» TASK PROMPT: The lines below that include the word "named" are to be reported.

[Items from a data source]
····················
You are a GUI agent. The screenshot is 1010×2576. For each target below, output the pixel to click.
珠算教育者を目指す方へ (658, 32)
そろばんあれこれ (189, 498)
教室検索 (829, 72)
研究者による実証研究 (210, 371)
····················
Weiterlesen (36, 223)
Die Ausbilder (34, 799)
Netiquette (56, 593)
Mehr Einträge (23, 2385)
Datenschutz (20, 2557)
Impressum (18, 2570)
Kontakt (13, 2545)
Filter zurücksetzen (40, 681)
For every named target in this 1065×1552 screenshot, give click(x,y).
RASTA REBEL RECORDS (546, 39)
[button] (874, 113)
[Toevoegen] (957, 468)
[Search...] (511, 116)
····················
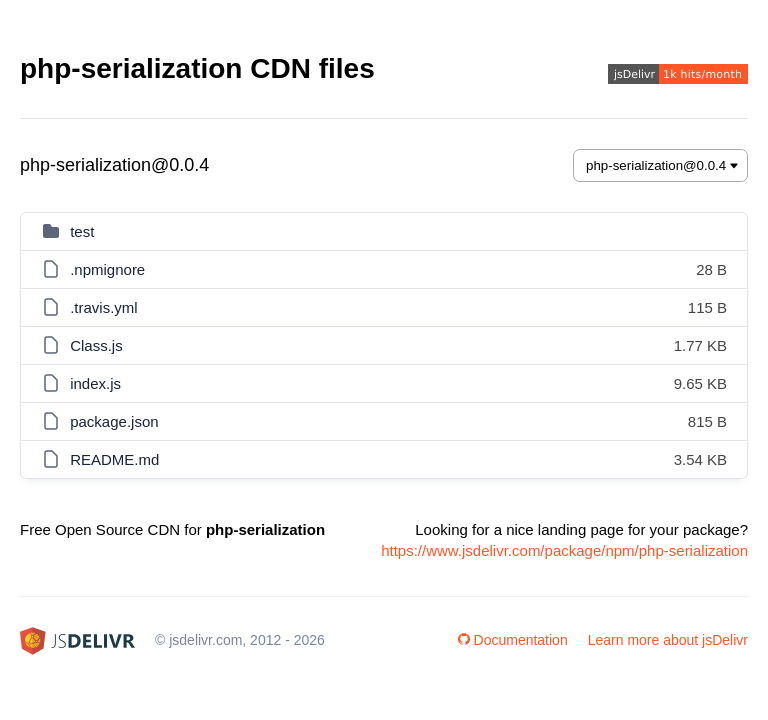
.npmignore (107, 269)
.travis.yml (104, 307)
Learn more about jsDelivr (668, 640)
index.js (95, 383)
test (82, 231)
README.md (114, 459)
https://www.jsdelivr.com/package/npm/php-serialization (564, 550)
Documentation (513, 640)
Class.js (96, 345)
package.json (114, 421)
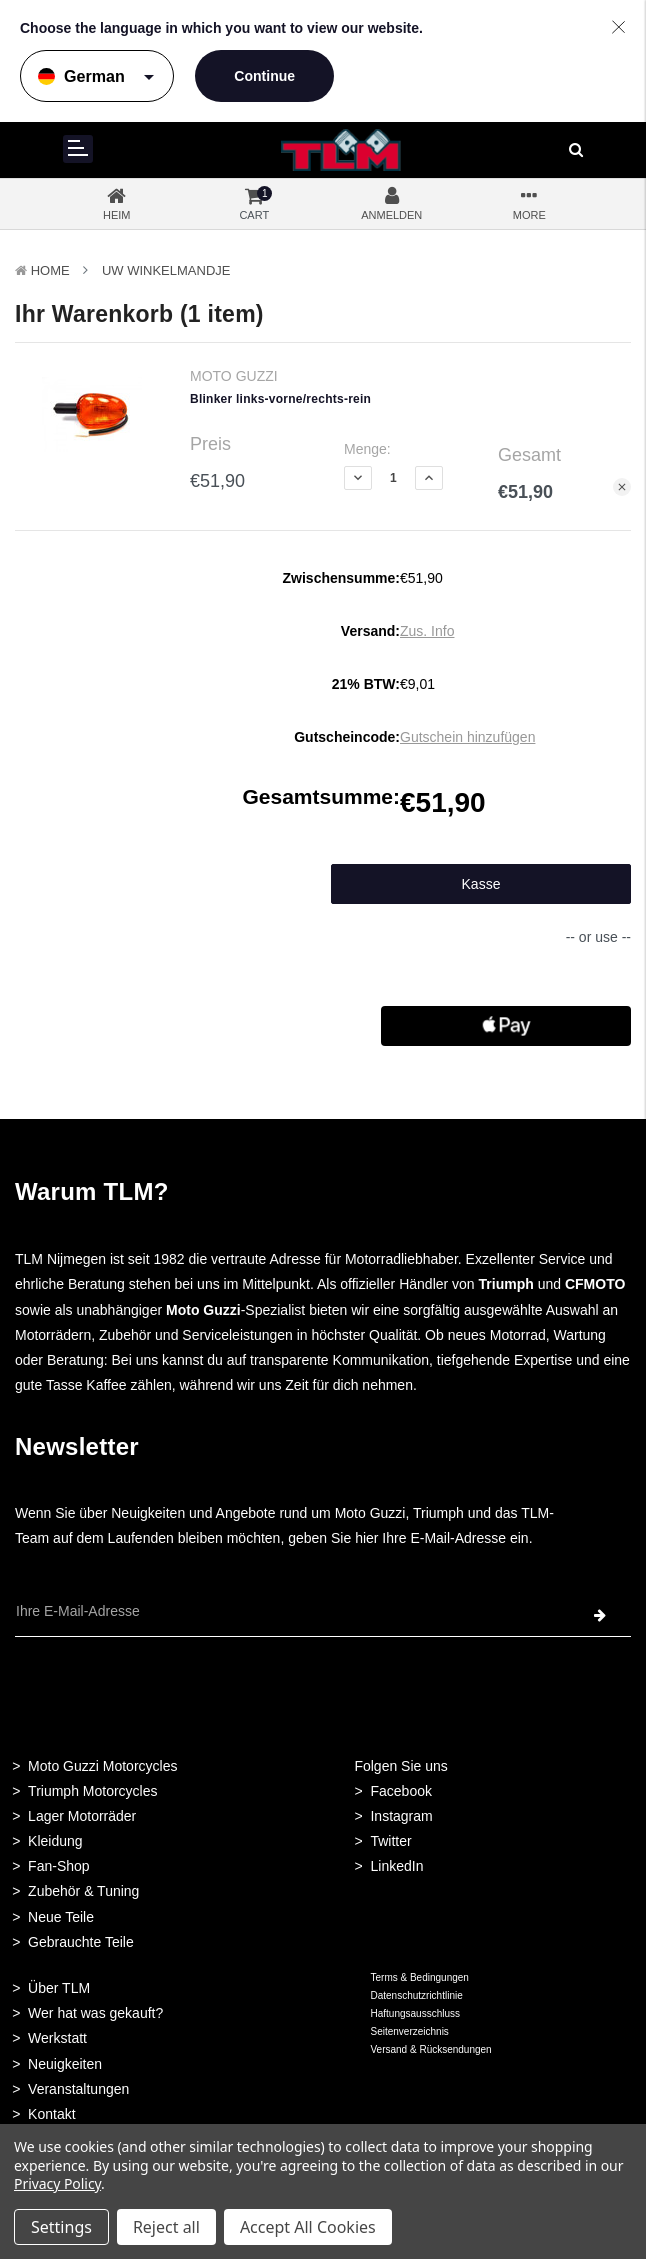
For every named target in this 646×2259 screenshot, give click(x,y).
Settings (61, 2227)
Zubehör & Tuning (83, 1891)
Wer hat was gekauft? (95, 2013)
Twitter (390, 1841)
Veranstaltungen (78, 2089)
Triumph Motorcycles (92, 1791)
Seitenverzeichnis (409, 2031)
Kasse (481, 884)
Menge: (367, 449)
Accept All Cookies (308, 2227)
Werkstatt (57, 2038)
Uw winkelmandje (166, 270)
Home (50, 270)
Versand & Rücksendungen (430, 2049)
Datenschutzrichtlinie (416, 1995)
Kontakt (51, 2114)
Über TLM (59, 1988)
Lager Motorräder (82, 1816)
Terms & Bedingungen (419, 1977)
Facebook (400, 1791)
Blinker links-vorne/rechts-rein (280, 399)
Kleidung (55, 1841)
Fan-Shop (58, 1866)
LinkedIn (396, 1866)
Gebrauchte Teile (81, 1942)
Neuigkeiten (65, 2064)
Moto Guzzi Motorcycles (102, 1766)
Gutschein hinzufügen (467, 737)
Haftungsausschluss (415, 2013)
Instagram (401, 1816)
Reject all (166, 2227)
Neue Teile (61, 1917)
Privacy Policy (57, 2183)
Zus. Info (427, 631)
····················
» WRITTEN REPLY:
For every named target in this 1065×1552 screenshot, give click(x,y).
For every named target in this 646×2259 screenshot, give click(x,y).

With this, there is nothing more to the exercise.